Le pareció extraño porque estaba la luz encendida. No vio a su vecino, así que lo
llamó en voz alta. No hubo respuesta.
Se dio cuenta de
repente que no sabía por qué había entrado sin permiso. Se dirigía hacia la
puerta cuando se dio cuenta que había estado sonando una música que no había
escuchado hasta el momento. Miró hacia la habitación de la que provenían los
sonidos y escuchó fuertes tambores, platillos y voces disonantes que no
llegaban a armonizar. Cuando se dio cuenta ya había entrado en la habitación
donde colgaba el cuerpo de su joven vecino. La imagen lo desorientó, pero no lo
horrorizó. Miró a su alrededor y localizó la radio; cuando la apagó, el
silencio lo invadió y se reconoció inquieto. Pensó en llamar a la policía o
alertar a su vecina del primer piso, pero no podía despegar la mirada de un
bolso de cuero que descansaba en la mesita junto a la radio.
Eran las doce y
cuarto de la noche cuando la policía dejaba el edificio y los vecinos de los
demás pisos, saciada la curiosidad, volvían a sus departamentos. Se lavó los
dientes mientras intentaba no pensar en el joven. Cerró las cortinas y le puso
llave a la puerta. Fue a su cuarto y sacó el bolso de debajo de su cama.
Durante esa media hora contó más dinero del que nunca pensó ver junto.
Se acostó a dormir
intentando tranquilizarse, sumergiéndose en ideas sobre el futuro y la
abundancia. Concilió finalmente el sueño, pensando en que podría faltar mañana
al trabajo.
Se despertó sudado y
acalorado. Todavía era de noche. No podía moverse ni pensar claramente. Sintió
su cuerpo anclado al colchón. Dirigió la mirada hacia el bolso: estaba intacto.
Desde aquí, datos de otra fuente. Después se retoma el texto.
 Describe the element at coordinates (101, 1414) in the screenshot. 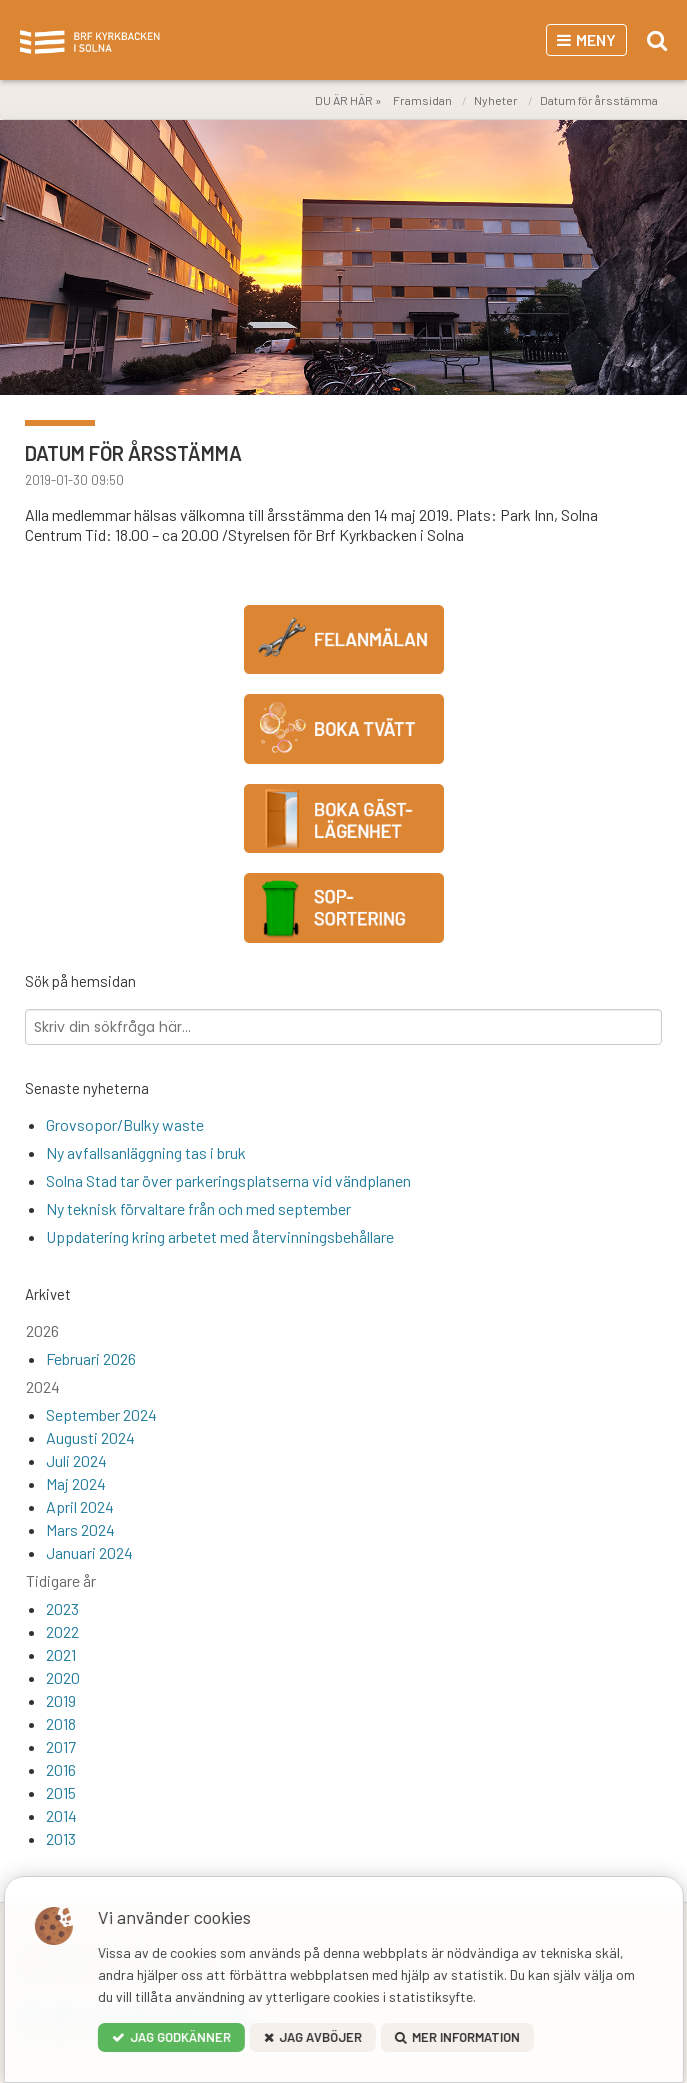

Cerró los ojos e intentó volver a dormir, pero un dolor intenso le inundó el
pecho. No pudo gritar, pero consiguió incorporarse con violencia. Corrió hacia
el comedor desesperado mientras sonaban, desde algún lugar impreciso, tambores,
platillos y voces que no llegaban a armonizar. Buscó las llaves de la puerta
sin éxito. El dolor se agudizó y ya no pudo caminar, cayó al suelo y se
arrastró hacia su cama. Sintió fuego trepando hasta su garganta. Arrebató algo
de debajo de su colchón. Cerró los ojos, ardientes, y tomó aire como pudo.
Escuchó tambores, platillos, voces que armonizaban algo macabro y después, nada.